6. Common Errors to Avoid

  • Misclassification: Ensure accurate classification by verifying the diagnosis of septicemia through multiple records and notes.
  • Incomplete Documentation: Make sure all relevant physician notes, hospital discharge summaries, and laboratory results are included to support the documented diagnosis.
  • Assumptions: Do not assume the presence of septicemia without proper documentation and verification; always check multiple sources.

7. Practical Application

  • Example:
    • Resident Profile: James, a 78-year-old resident, was admitted with a diagnosis of septicemia following a urinary tract infection.
    • Steps:
      1. Review Records: The nurse reviews James’s medical records, noting the hospital discharge summary that includes a diagnosis of septicemia and the blood culture results confirming the infection.
      2. Identify Diagnosis: It is confirmed through the documentation that James was diagnosed with septicemia.
      3. Document and Code: The nurse documents the diagnosis in James’s records and codes I2100 as "1".
    • Outcome: James’s diagnosis of septicemia is accurately documented and coded, ensuring proper follow-up and care planning.

 

 

 

Please note that the information provided in this guide for MDS 3.0 Item set I2100 was originally based on the CMS's RAI Version 3.0 Manual, October 2023 edition. Every effort will be made to update it to the most current version. The MDS 3.0 Manual is typically updated every October. If there are no changes to the Item Set, there will be no changes to this guide. This guidance is intended to assist healthcare professionals, particularly new nurses or MDS coordinators, in understanding and applying the correct coding procedures for this specific item within MDS 3.0. 
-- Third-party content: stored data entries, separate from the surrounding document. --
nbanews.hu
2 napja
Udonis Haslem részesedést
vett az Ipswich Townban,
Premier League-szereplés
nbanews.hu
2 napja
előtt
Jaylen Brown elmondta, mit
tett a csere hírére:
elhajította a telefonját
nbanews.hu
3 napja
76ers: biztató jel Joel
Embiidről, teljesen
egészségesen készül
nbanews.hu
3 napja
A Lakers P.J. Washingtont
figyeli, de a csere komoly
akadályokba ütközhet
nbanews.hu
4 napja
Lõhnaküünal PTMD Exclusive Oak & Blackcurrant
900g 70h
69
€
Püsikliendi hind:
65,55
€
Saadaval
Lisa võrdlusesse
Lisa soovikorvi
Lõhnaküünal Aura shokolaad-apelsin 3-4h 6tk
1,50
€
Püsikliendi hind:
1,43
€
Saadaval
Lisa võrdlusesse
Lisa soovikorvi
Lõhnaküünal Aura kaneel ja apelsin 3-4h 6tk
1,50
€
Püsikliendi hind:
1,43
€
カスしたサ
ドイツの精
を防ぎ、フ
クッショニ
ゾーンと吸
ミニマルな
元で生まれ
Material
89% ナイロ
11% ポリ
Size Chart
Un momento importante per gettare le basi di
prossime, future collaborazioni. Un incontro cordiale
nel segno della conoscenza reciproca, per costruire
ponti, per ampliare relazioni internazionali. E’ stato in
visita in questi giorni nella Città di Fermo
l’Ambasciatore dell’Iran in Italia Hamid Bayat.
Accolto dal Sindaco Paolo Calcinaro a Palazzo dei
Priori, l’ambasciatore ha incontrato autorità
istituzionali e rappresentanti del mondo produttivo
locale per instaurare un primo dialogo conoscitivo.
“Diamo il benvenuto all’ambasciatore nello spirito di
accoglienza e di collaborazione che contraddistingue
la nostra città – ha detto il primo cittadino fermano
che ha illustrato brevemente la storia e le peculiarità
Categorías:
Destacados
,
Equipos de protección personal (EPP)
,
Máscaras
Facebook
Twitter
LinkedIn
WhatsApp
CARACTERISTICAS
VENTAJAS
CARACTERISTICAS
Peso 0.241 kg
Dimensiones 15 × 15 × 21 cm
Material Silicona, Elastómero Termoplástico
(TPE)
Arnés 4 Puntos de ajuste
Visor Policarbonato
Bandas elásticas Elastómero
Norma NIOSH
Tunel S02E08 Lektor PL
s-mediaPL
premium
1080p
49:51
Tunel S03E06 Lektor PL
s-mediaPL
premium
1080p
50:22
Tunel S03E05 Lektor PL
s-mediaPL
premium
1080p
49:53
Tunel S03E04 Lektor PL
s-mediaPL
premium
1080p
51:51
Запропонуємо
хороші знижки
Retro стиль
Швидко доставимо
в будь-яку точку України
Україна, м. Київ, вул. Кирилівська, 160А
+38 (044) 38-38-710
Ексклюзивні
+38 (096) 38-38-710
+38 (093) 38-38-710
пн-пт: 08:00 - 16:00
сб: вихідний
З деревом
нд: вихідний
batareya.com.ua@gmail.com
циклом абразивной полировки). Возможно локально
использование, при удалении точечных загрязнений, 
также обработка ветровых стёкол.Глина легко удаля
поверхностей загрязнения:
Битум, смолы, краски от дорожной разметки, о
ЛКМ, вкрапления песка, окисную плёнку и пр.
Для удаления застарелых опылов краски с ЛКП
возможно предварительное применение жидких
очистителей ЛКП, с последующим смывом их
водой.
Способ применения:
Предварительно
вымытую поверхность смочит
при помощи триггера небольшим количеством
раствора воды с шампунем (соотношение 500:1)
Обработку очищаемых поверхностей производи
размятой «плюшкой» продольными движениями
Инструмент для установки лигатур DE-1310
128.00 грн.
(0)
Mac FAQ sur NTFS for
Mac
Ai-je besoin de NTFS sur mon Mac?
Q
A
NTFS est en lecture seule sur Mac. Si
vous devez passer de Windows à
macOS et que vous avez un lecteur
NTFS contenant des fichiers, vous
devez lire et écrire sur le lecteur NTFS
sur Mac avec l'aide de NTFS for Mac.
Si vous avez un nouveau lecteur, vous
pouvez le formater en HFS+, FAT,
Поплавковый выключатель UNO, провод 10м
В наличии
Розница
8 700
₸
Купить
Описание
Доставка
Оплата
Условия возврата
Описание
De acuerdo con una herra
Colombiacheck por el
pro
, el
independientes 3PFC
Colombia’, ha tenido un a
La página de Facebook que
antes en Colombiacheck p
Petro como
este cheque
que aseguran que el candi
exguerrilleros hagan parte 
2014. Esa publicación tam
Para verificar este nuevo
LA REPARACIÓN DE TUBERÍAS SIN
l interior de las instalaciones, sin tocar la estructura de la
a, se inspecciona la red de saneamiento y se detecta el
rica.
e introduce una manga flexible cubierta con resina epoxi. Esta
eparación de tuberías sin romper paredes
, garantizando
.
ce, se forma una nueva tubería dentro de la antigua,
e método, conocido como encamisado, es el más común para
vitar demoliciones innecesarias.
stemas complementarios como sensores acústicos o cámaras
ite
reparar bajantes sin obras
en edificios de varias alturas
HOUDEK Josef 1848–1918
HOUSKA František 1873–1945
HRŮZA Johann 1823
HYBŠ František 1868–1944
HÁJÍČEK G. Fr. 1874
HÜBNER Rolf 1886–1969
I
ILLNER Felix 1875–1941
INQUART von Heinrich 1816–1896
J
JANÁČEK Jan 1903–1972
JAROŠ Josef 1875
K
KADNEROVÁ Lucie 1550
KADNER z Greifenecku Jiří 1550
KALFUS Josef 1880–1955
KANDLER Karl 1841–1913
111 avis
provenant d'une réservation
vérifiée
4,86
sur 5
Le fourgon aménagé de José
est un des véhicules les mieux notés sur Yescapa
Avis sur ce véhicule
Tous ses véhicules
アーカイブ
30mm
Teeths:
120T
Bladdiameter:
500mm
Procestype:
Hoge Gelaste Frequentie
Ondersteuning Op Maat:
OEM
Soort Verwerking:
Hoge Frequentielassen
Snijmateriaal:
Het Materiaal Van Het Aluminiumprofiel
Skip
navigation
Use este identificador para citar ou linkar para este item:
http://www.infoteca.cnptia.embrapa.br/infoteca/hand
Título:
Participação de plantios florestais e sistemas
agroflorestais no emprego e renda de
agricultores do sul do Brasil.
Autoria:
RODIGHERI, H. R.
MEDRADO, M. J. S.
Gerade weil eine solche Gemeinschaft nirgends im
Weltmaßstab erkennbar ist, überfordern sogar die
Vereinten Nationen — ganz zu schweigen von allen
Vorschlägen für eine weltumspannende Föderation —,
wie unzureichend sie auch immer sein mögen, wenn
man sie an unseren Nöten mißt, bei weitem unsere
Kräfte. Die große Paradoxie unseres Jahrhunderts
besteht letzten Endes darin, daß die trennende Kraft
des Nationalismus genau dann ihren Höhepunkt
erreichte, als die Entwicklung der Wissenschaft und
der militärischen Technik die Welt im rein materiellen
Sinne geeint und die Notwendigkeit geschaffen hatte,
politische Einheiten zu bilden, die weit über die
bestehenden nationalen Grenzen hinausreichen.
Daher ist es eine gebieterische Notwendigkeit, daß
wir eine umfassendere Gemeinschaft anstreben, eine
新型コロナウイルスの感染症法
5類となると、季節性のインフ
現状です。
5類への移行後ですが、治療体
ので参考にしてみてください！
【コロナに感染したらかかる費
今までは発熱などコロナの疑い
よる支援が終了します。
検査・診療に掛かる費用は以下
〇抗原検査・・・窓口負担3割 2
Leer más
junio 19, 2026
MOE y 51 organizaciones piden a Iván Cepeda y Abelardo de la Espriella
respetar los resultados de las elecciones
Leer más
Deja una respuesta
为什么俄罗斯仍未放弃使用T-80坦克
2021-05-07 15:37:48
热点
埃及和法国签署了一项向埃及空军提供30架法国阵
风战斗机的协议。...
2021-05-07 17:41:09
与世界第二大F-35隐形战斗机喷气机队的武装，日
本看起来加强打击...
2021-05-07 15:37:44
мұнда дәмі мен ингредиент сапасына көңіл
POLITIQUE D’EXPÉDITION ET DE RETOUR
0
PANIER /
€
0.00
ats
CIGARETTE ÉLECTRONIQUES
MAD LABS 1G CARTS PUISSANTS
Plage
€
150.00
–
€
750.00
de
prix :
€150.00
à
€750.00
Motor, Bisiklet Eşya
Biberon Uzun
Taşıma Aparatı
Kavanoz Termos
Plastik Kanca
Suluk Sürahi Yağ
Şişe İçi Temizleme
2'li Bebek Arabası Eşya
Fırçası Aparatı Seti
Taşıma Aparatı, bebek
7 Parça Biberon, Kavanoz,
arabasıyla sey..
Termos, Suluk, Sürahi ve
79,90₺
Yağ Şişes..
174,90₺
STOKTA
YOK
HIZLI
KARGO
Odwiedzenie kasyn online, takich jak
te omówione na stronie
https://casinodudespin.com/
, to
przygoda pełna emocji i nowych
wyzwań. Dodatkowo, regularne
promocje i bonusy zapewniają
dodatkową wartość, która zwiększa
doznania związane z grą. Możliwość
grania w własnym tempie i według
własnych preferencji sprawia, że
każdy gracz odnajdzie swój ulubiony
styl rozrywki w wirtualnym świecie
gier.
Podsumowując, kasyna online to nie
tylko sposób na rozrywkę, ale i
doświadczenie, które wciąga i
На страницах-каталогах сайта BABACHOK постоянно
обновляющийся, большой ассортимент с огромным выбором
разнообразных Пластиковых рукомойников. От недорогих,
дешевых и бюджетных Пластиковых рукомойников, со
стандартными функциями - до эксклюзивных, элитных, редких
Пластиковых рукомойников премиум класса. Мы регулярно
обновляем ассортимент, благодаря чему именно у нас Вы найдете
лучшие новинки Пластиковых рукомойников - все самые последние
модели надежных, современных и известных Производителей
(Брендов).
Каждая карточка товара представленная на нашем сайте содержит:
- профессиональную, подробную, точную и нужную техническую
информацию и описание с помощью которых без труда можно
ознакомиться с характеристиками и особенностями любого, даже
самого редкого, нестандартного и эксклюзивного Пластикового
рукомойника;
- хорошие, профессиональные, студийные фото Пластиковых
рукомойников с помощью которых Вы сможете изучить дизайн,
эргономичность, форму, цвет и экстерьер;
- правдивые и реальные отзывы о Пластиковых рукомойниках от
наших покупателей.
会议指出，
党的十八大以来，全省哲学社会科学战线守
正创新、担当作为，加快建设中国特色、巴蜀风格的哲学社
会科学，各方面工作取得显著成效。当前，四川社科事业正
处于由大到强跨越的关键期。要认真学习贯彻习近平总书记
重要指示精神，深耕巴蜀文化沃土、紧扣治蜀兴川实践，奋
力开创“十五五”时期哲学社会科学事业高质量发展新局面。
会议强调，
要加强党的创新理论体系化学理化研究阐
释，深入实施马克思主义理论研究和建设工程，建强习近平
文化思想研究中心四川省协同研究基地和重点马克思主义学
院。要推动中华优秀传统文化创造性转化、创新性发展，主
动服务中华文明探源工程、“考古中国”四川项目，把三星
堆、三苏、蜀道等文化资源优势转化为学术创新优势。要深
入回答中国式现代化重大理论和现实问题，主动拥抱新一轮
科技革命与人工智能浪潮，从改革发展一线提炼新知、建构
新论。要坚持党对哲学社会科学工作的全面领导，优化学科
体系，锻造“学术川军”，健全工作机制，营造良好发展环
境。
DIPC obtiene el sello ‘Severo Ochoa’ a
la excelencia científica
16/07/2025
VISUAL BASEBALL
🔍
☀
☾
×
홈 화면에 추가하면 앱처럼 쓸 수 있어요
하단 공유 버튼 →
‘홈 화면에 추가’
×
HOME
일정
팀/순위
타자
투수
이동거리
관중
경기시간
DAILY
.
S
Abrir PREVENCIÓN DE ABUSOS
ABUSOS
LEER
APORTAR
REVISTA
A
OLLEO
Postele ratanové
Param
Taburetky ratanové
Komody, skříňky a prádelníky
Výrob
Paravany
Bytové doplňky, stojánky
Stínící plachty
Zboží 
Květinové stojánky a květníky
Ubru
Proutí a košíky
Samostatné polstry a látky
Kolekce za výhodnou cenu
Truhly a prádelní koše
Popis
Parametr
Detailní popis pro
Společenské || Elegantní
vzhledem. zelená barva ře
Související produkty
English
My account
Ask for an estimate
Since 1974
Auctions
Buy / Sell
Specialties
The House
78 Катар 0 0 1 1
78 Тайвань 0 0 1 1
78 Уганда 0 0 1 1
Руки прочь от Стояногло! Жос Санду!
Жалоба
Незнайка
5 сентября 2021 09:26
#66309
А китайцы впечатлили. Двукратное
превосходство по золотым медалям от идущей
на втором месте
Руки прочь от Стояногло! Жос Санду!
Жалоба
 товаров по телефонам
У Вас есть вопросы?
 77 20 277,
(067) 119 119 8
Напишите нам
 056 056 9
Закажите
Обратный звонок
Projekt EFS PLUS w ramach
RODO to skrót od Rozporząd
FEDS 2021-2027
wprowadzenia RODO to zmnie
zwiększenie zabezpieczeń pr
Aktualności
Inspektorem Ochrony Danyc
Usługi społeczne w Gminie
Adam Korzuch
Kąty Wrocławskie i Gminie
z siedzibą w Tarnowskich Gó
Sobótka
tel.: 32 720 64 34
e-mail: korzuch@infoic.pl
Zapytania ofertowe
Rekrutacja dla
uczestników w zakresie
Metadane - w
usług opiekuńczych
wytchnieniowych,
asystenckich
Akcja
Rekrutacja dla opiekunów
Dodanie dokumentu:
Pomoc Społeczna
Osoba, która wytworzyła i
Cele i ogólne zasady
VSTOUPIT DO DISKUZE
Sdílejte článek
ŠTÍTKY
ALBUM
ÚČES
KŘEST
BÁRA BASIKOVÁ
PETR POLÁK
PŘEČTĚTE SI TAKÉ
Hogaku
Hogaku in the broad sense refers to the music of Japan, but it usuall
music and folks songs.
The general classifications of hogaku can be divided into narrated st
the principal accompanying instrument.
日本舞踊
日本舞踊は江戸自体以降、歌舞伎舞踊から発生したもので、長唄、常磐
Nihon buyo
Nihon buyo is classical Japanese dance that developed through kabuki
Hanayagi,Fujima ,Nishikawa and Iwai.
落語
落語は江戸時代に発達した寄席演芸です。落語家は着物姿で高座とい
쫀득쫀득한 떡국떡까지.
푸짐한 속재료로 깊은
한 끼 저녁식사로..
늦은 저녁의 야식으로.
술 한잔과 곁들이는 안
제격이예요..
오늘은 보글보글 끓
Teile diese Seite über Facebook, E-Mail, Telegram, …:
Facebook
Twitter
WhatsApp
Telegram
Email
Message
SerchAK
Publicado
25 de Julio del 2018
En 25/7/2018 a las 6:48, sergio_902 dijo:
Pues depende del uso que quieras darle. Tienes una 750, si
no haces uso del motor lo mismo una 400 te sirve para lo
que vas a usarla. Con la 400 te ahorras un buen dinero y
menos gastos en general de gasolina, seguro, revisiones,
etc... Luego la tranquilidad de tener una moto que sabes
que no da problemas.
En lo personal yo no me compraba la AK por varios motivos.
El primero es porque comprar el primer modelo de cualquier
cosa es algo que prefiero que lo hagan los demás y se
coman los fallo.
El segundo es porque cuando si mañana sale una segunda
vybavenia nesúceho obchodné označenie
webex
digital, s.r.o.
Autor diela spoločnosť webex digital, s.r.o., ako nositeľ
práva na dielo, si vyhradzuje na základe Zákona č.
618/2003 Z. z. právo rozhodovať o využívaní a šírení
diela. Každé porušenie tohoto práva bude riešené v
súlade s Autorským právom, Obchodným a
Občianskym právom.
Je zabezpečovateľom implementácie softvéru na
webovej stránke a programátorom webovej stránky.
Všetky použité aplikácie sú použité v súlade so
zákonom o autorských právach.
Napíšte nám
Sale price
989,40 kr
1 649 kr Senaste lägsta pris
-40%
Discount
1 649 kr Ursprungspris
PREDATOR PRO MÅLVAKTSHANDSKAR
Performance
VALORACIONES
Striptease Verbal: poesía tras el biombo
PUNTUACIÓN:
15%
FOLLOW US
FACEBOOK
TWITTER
The guide is not a substitute for professional judgment or the facility’s policies. It is crucial to stay updated with any changes or updates in the MDS 3.0 manual or relevant CMS regulations. The guide does not cover all potential scenarios and should not be used as a sole resource for MDS 3.0 coding. 

Additionally, this guide refrains from handling personal patient data and does not provide medical or legal advice. Users are responsible for ensuring compliance with all applicable laws and regulations in their respective practices.